**Assignment**. Nothing but the lines from the one containing "pełnomocnictwo?" through the end of the data below may appear in the response, each one exact.

**Data to examine**.
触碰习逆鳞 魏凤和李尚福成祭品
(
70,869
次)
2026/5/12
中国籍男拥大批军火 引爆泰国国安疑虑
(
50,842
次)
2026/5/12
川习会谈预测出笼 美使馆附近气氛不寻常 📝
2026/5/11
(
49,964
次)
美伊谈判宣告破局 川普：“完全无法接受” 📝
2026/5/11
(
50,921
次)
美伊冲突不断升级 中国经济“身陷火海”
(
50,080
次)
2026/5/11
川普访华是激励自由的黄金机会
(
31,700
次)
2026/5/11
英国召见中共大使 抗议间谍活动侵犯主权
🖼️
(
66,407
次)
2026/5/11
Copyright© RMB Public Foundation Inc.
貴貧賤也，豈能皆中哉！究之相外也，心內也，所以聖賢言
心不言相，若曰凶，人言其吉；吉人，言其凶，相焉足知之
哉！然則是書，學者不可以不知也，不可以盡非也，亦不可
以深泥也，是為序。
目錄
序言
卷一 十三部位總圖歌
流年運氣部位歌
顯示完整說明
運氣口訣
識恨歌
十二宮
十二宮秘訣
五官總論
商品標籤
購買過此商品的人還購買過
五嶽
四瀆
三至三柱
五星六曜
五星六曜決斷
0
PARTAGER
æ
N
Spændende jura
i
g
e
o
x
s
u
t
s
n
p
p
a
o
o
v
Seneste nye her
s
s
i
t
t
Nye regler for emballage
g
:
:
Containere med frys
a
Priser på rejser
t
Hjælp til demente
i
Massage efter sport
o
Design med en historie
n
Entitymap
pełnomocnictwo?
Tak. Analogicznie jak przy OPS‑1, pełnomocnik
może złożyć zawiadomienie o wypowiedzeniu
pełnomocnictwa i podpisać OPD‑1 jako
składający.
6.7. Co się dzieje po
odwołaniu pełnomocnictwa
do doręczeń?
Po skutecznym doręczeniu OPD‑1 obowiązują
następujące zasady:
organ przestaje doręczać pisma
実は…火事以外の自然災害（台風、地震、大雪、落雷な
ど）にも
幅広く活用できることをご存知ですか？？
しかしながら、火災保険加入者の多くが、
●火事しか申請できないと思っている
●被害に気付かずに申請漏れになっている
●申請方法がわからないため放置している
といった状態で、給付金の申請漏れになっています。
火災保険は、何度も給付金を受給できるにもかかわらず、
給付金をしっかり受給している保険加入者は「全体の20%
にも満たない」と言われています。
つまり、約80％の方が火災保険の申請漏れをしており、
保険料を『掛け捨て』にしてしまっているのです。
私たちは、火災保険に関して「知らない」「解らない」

**Completed exercise**.
pełnomocnictwo?
Tak. Analogicznie jak przy OPS‑1, pełnomocnik
może złożyć zawiadomienie o wypowiedzeniu
pełnomocnictwa i podpisać OPD‑1 jako
składający.
6.7. Co się dzieje po
odwołaniu pełnomocnictwa
do doręczeń?
Po skutecznym doręczeniu OPD‑1 obowiązują
następujące zasady:
organ przestaje doręczać pisma
実は…火事以外の自然災害（台風、地震、大雪、落雷な
ど）にも
幅広く活用できることをご存知ですか？？
しかしながら、火災保険加入者の多くが、
●火事しか申請できないと思っている
●被害に気付かずに申請漏れになっている
●申請方法がわからないため放置している
といった状態で、給付金の申請漏れになっています。
火災保険は、何度も給付金を受給できるにもかかわらず、
給付金をしっかり受給している保険加入者は「全体の20%
にも満たない」と言われています。
つまり、約80％の方が火災保険の申請漏れをしており、
保険料を『掛け捨て』にしてしまっているのです。
私たちは、火災保険に関して「知らない」「解らない」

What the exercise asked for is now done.